There's a short silence, and then the front door closes.

Treasure says, “Paul could kill that man with his teeth.”

“It's what I could think of,” Rafferty says.

Arthit says, “How do we know which side that man will be on a month from now? And now a crook—a fired ex-cop—knows where I live.” He's on the couch, sitting forward with his palms on his thighs. Rafferty can't help seeing the impatience and frustration behind the pose. “You should have asked me.”

“I know,” Rafferty says. “Did I already say I'm sorry?”

“No.”

“Well, then, I'm sorry.”

“Oh, well,” Arthit grumbles. “I wasn't actually looking for an apology.”

“Too bad,” Rafferty says irritably. “I needed someone fast, and he's who came to mind.”

Arthit waves it off. “Why do you think you can trust him?”

“Because what he really wants,” Rafferty says, “is to be back on the police force.”

“Well, good luck to him.” Arthit sighs and sits back.

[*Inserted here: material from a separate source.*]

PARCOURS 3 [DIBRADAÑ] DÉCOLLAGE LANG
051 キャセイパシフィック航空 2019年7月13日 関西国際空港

Anna, Treasure, and Chalee are in the kitchen, banging dishes around and cleaning up, although there's not much talking. Rafferty is, as always, taken aback by the fact that Arthit never offers to help. He, Rafferty, is up to his elbows in soap after every meal.

Arthit says, “Have you got any more surprises for me?”

“This isn't
about
you.” Rafferty hears the frustration in his own voice. “It's about
Treasure
, okay? It's about trying to make Treasure a little less frightened. I didn't actually need to spend time doing this, Arthit. I have a pregnant wife and a daughter of my own to think about, and they're probably in danger from Varney, too.”

Arthit says, “And what are you doing about that?”


Worrying
about it. What else can I do, hire a platoon of hit men? I only got Sriyat here tonight because Treasure was so frightened.”

Arthit regards him for a moment, and then he sighs, and Rafferty can practically see the tension flow out with the breath. Arthit says, “And of course it never occurred to you that easing her mind might make this whole evening, this whole
situation
, a little easier for Anna and me.”

Rafferty says, “No. Never gave it a moment's thought.”

“I knew it was going to be difficult,” Arthit says, lowering his voice, “but not like this. What am I supposed to
say
to her? To either of them? I know how much Anna wants this to work, but ever since we got here, I've been stiff as a board. And she can barely look at me. She's
afraid
of me.”

“She's afraid of every adult man in the world. You know what she went through with her father.” He reaches out and touches his friend's arm. “Just let Anna take the lead for a while, and you stay in the background until the kid can relax.” He feels a little hypocritical, offering his friend platitudes. “Look,” he says. “It's not going to be easy. But if it works out, it'll be the best thing that could happen to Treasure.”

“And Anna,” Arthit says.

“And the thing about talking to them? Just do it the same way you'd talk to an adult. Ask them what they
think
about things. I can guarantee you no one ever asked either Treasure or Chalee for an opinion and then listened to it.”

“Is that what you do with Miaow?”

Rafferty almost laughs. “Among many, many other things. You'll see.”

Arthit says, “I hope so.” Then he shakes his head and says, “Miaow. Maybe you
should
be home.”

“Maybe she and Rose should be somewhere else. Listen, you'll be okay with all this. You'll work it out.”

The noise level in the kitchen drops, and Arthit lowers his voice. “If Chalee wasn't here, I don't think Treasure would stay in this house for a minute.”

“Having Chalee here is a good idea,” Rafferty says. “Except—”

“I know, I know.” Arthit leans forward within whispering distance. “You think I haven't been worrying about that? How is Chalee going to feel when we adopt Treasure but not her? I mean,
if
we—”

“She's had a hard time,” Rafferty says over him, but now they're both whispering. “Her sister's suicide, her family dissolving. She survived all that.”